Vargas-Barbosa Nella M, Geise Geoffrey M, Hickner Michael A, Mallouk Thomas E
Department of Chemistry, The Pennsylvania State University, 104 Chemistry Building, University Park, PA, 16802 (USA).
ChemSusChem. 2014 Nov;7(11):3017-20. doi: 10.1002/cssc.201402535. Epub 2014 Sep 25.

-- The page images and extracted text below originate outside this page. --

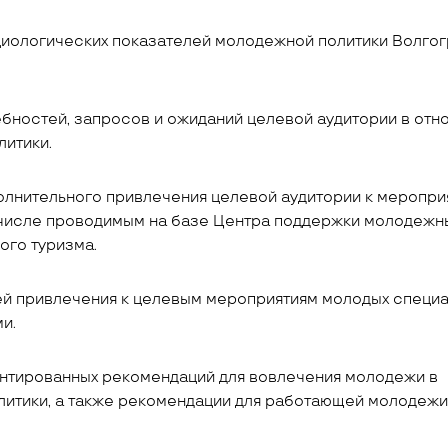
циологических показателей молодежной политики Волго
ебностей, запросов и ожиданий целевой аудитории в отн
итики.
олнительного привлечения целевой аудитории к меропри
 числе проводимым на базе Центра поддержки молодежн
ого туризма.
й привлечения к целевым мероприятиям молодых специа
и.
иентированных рекомендаций для вовлечения молодежи в
итики, а также рекомендации для работающей молодежи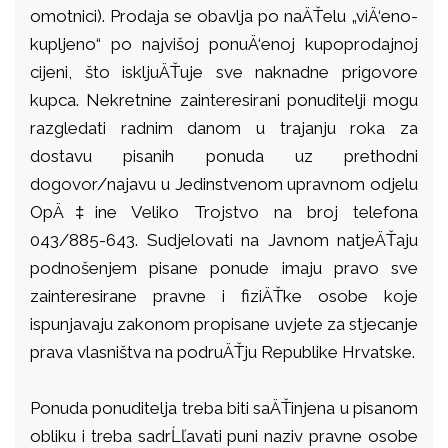
omotnici). Prodaja se obavlja po naÄŤelu „viÄ‘eno-
kupljeno“ po najvišoj ponuÄ‘enoj kupoprodajnoj
cijeni, što iskljuÄŤuje sve naknadne prigovore
kupca. Nekretnine zainteresirani ponuditelji mogu
razgledati radnim danom u trajanju roka za
dostavu pisanih ponuda uz prethodni
dogovor/najavu u Jedinstvenom upravnom odjelu
OpÄ‡ine Veliko Trojstvo na broj telefona
043/885-643. Sudjelovati na Javnom natjeÄŤaju
podnošenjem pisane ponude imaju pravo sve
zainteresirane pravne i fiziÄŤke osobe koje
ispunjavaju zakonom propisane uvjete za stjecanje
prava vlasništva na podruÄŤju Republike Hrvatske.
Ponuda ponuditelja treba biti saÄŤinjena u pisanom
obliku i treba sadrĹľavati puni naziv pravne osobe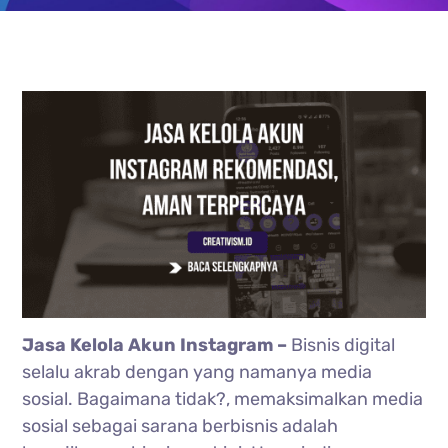
Jasa Kelola Akun Instagram –
Bisnis digital
selalu akrab dengan yang namanya media
sosial. Bagaimana tidak?, memaksimalkan media
sosial sebagai sarana berbisnis adalah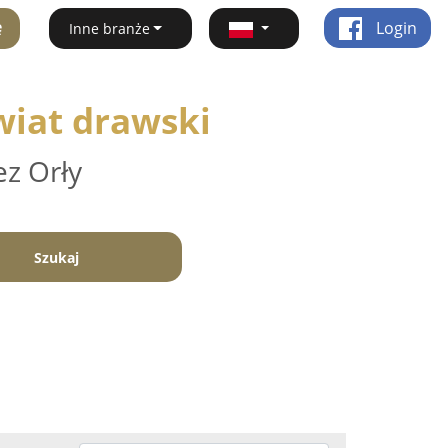
ę
Login
Inne branże
wiat drawski
ez Orły
Szukaj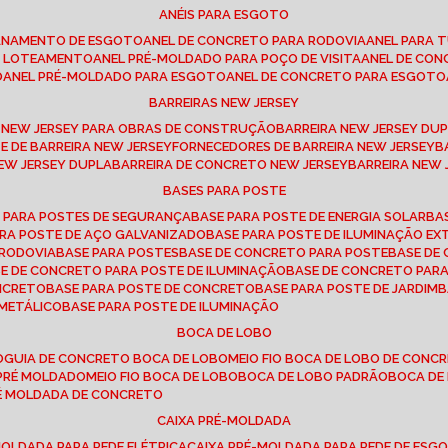
ANÉIS PARA ESGOTO
CANAMENTO DE ESGOTO
ANEL DE CONCRETO PARA RODOVIA
ANEL PARA
TO LOTEAMENTO
ANEL PRÉ-MOLDADO PARA POÇO DE VISITA
ANEL DE CO
O
ANEL PRÉ-MOLDADO PARA ESGOTO
ANEL DE CONCRETO PARA ESGOTO
BARREIRAS NEW JERSEY
A NEW JERSEY PARA OBRAS DE CONSTRUÇÃO
BARREIRA NEW JERSEY D
TE DE BARREIRA NEW JERSEY
FORNECEDORES DE BARREIRA NEW JERSEY
NEW JERSEY DUPLA
BARREIRA DE CONCRETO NEW JERSEY
BARREIRA NEW
BASES PARA POSTE
O PARA POSTES DE SEGURANÇA
BASE PARA POSTE DE ENERGIA SOLAR
B
PARA POSTE DE AÇO GALVANIZADO
BASE PARA POSTE DE ILUMINAÇÃO E
 RODOVIA
BASE PARA POSTES
BASE DE CONCRETO PARA POSTE
BASE D
SE DE CONCRETO PARA POSTE DE ILUMINAÇÃO
BASE DE CONCRETO PAR
ONCRETO
BASE PARA POSTE DE CONCRETO
BASE PARA POSTE DE JARDIM
 METÁLICO
BASE PARA POSTE DE ILUMINAÇÃO
BOCA DE LOBO
O
GUIA DE CONCRETO BOCA DE LOBO
MEIO FIO BOCA DE LOBO DE CONC
O PRÉ MOLDADO
MEIO FIO BOCA DE LOBO
BOCA DE LOBO PADRÃO
BOCA D
RÉ MOLDADA DE CONCRETO
CAIXA PRÉ-MOLDADA
-MOLDADA PARA REDE ELÉTRICA
CAIXA PRÉ-MOLDADA PARA REDE DE ESG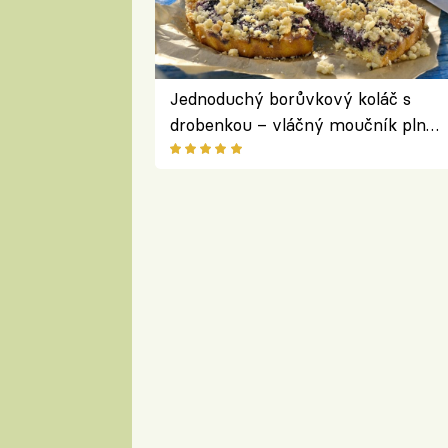
Jednoduchý borůvkový koláč s
drobenkou – vláčný moučník plný
ovoce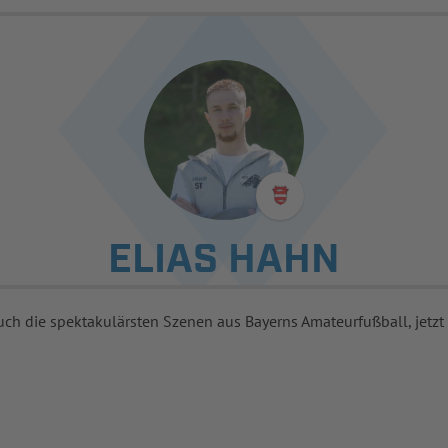
ELIAS HAHN
uch die spektakulärsten Szenen aus Bayerns Amateurfußball, jetzt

Membranes are important in water-splitting solar cells because they prevent crossover of hydrogen and oxygen. Here, bipolar membranes (BPMs) were tested as separators in water electrolysis cells. Steady-state membrane and solution resistances, electrode overpotentials, and pH gradients were measured at current densities relevant to solar photoelectrolysis. Under forward bias conditions, electrodialysis of phosphate buffer ions creates a pH gradient across a BPM. Under reverse bias, the BPM can maintain a constant buffer pH on both sides of the cell, but a large membrane potential develops. Thus, the BPM does not present a viable solution for electrolysis in buffered electrolytes. However, the membrane potential is minimized when the anode and cathode compartments of the cell contain strongly basic and acidic electrolytes, respectively.
膜在水分解太阳能电池中很重要,因为它们能防止氢气和氧气交叉。在此,对双极膜(BPMs)作为水电解池中的隔膜进行了测试。在与太阳能光电解相关的电流密度下,测量了稳态膜电阻和溶液电阻、电极过电位以及pH梯度。在正向偏置条件下,磷酸盐缓冲离子的电渗析会在双极膜上产生pH梯度。在反向偏置下,双极膜可以在电池两侧维持恒定的缓冲pH值,但会产生较大的膜电位。因此,对于在缓冲电解质中进行电解,双极膜并不是一个可行的解决方案。然而,当电池的阳极室和阴极室分别包含强碱性和酸性电解质时,膜电位会最小化。